▶

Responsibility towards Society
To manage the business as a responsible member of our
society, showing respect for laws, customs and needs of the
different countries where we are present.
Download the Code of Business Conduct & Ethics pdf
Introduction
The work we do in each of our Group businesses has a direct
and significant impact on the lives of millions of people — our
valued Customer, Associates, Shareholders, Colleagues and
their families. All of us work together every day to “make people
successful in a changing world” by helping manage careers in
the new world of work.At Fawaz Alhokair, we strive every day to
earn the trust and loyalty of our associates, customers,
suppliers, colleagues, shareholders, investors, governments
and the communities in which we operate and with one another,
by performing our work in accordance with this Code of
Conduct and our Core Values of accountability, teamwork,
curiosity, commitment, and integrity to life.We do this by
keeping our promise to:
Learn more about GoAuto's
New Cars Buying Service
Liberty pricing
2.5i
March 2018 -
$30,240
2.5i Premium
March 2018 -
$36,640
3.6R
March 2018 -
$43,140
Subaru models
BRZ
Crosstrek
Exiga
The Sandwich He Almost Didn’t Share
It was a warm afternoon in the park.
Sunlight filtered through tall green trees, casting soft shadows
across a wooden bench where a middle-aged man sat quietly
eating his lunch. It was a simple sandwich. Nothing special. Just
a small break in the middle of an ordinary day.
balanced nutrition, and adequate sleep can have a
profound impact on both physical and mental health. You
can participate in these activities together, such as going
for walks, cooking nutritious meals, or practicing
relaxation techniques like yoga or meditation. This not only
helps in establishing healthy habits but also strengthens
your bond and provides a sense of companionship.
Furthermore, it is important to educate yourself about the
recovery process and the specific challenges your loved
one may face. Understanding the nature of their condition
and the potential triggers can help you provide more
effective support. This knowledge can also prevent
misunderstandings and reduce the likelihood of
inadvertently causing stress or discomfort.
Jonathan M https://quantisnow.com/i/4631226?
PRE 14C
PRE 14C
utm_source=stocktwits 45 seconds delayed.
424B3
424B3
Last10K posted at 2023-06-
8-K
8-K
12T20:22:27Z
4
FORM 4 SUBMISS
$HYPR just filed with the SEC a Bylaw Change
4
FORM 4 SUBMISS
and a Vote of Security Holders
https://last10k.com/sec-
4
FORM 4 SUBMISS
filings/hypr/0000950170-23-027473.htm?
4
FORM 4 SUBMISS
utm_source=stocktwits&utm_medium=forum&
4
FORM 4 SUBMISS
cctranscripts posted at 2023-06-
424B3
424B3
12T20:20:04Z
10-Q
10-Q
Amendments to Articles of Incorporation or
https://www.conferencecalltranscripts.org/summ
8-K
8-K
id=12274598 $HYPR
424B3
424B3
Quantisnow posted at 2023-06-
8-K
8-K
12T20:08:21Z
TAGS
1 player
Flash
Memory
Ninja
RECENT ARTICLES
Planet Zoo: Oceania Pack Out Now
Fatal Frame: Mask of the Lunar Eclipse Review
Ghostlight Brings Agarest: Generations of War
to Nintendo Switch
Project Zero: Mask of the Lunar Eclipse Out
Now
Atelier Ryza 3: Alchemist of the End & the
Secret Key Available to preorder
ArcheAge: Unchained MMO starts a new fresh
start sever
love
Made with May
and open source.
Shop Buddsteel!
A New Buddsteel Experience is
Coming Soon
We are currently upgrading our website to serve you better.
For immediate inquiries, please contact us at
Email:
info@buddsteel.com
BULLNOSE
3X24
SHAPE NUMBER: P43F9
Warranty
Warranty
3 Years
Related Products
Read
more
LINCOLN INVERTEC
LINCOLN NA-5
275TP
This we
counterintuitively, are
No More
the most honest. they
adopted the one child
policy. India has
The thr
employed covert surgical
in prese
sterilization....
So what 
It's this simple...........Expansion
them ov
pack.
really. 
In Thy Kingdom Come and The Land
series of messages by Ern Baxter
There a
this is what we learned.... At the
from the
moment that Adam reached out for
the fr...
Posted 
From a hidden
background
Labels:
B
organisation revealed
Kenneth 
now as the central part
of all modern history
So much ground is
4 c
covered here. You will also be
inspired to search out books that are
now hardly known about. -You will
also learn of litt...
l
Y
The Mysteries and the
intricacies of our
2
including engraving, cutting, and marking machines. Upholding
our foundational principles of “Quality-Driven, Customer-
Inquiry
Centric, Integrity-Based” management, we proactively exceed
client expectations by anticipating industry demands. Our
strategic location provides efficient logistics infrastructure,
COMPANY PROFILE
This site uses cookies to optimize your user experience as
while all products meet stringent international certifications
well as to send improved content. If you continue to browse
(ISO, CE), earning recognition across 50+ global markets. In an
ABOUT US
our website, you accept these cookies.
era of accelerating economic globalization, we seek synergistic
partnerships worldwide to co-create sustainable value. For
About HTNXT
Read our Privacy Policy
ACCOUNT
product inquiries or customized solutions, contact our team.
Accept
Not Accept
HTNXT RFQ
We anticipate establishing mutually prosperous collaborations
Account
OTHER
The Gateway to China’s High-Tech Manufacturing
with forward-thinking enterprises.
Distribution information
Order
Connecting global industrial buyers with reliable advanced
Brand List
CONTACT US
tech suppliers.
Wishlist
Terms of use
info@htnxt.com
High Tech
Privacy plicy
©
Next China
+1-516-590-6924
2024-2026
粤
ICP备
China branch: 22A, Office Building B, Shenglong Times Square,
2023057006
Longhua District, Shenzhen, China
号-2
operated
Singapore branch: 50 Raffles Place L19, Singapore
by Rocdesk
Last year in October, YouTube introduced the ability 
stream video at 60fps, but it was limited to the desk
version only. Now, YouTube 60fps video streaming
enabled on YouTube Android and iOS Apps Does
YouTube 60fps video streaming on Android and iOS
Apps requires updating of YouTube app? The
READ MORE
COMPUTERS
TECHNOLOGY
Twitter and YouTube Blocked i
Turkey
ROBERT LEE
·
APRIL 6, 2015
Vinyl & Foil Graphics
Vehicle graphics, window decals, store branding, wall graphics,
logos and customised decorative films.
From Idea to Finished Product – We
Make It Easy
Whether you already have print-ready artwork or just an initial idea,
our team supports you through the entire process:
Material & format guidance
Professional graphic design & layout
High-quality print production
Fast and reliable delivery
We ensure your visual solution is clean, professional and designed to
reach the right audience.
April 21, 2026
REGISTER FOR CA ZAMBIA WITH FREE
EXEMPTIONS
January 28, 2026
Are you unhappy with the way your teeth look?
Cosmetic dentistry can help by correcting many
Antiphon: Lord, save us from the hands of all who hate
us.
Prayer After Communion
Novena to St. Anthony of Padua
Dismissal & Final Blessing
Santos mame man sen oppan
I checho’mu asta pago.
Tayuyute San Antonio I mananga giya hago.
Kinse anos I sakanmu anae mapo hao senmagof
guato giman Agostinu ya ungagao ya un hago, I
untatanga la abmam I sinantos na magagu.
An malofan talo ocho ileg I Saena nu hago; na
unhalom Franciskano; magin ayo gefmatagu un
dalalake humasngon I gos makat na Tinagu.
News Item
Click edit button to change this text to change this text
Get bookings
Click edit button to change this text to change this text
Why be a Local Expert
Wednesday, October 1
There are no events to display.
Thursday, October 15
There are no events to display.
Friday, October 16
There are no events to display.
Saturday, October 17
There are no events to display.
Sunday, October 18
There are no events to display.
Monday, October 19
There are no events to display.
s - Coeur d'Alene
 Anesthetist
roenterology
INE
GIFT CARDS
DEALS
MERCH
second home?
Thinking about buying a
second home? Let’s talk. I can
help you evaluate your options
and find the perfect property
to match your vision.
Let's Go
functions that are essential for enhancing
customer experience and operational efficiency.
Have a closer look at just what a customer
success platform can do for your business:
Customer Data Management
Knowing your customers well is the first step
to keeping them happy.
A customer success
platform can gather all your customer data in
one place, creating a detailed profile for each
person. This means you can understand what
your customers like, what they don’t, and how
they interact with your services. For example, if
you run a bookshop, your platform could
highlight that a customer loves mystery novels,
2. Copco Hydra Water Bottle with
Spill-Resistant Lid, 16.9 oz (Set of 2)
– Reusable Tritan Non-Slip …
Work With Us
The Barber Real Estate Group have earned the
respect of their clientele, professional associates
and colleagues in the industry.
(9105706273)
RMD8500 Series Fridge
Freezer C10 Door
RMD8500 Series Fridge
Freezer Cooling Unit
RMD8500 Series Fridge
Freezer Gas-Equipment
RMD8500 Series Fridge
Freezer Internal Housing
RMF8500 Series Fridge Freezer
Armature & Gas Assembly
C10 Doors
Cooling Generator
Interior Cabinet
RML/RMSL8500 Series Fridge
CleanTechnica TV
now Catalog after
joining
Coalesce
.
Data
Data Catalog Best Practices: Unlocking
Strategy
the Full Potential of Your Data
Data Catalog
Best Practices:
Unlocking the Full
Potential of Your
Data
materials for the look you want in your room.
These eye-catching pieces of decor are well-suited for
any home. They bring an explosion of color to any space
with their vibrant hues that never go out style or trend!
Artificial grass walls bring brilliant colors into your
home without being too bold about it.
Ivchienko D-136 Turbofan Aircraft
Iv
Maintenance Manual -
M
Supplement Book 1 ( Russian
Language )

◀

Task objective: Write out only the lines that run from the line containing "The Mysteries and the" through the line containing "This site uses", both included, exactly as they appear above.

Completed exercise:
The Mysteries and the
intricacies of our
2
including engraving, cutting, and marking machines. Upholding
our foundational principles of “Quality-Driven, Customer-
Inquiry
Centric, Integrity-Based” management, we proactively exceed
client expectations by anticipating industry demands. Our
strategic location provides efficient logistics infrastructure,
COMPANY PROFILE
This site uses cookies to optimize your user experience as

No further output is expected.